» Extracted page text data
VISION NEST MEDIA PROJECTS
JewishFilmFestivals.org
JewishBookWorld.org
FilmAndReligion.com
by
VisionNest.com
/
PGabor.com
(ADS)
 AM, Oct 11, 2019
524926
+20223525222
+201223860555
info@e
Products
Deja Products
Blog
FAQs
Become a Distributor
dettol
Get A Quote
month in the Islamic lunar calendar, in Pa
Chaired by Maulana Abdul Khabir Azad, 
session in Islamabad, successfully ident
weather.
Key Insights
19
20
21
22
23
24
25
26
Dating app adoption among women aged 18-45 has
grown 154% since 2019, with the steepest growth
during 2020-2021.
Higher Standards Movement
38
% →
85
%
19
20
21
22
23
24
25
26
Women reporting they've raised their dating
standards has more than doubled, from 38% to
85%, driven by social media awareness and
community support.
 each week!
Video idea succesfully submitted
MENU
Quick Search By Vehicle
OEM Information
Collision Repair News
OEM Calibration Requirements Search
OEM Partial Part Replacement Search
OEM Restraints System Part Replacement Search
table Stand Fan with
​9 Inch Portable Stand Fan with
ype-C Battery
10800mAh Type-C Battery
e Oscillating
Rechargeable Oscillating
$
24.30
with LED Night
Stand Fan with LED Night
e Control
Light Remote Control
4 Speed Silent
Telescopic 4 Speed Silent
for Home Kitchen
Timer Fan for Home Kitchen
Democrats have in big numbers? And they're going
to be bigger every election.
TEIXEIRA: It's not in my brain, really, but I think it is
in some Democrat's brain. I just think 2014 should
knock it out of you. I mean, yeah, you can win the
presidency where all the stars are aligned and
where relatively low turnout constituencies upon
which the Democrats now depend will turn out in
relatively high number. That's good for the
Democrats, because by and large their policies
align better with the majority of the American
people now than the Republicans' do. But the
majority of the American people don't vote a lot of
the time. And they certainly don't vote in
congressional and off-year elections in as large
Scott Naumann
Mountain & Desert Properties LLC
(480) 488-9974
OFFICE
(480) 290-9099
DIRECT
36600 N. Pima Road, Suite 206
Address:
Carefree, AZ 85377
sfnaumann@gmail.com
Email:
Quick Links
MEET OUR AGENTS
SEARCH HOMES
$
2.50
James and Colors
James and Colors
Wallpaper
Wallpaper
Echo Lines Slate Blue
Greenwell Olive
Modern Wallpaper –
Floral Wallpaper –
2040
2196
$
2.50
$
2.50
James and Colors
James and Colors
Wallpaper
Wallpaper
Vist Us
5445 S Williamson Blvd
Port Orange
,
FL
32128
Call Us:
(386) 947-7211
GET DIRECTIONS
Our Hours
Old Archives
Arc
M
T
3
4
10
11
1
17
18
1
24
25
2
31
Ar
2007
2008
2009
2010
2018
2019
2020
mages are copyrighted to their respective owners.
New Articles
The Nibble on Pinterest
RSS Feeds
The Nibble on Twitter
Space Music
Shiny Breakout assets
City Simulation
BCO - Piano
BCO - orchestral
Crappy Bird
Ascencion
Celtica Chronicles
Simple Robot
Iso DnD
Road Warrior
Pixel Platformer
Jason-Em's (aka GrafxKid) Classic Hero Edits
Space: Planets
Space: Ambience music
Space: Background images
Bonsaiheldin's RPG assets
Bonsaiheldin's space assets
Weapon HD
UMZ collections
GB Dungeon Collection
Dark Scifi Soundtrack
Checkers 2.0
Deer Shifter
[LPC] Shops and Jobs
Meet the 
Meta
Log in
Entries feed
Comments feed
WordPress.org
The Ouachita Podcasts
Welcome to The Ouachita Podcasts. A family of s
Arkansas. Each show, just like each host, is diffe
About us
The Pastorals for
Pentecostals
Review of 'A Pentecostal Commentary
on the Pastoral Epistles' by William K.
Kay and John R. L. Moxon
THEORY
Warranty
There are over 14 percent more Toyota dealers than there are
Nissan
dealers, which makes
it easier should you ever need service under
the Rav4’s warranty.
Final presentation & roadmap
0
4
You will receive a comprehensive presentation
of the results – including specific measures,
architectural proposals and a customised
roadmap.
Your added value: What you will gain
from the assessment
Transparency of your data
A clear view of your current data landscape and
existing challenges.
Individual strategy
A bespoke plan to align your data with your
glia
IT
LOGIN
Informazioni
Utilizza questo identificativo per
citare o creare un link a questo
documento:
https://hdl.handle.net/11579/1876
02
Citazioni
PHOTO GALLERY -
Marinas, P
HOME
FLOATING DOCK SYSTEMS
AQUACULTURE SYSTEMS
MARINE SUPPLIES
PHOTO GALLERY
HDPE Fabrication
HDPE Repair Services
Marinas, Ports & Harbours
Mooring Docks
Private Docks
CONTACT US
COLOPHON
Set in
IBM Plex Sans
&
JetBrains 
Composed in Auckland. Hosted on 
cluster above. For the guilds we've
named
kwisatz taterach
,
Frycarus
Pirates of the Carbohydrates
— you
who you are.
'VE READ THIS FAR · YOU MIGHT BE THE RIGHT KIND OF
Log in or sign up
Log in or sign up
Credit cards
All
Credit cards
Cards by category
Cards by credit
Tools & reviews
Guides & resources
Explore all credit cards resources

» Exercise requirements
Where the word "assets" appears in a line of the entries, copy that line.

» Reply to the exercise
Shiny Breakout assets
Bonsaiheldin's RPG assets
Bonsaiheldin's space assets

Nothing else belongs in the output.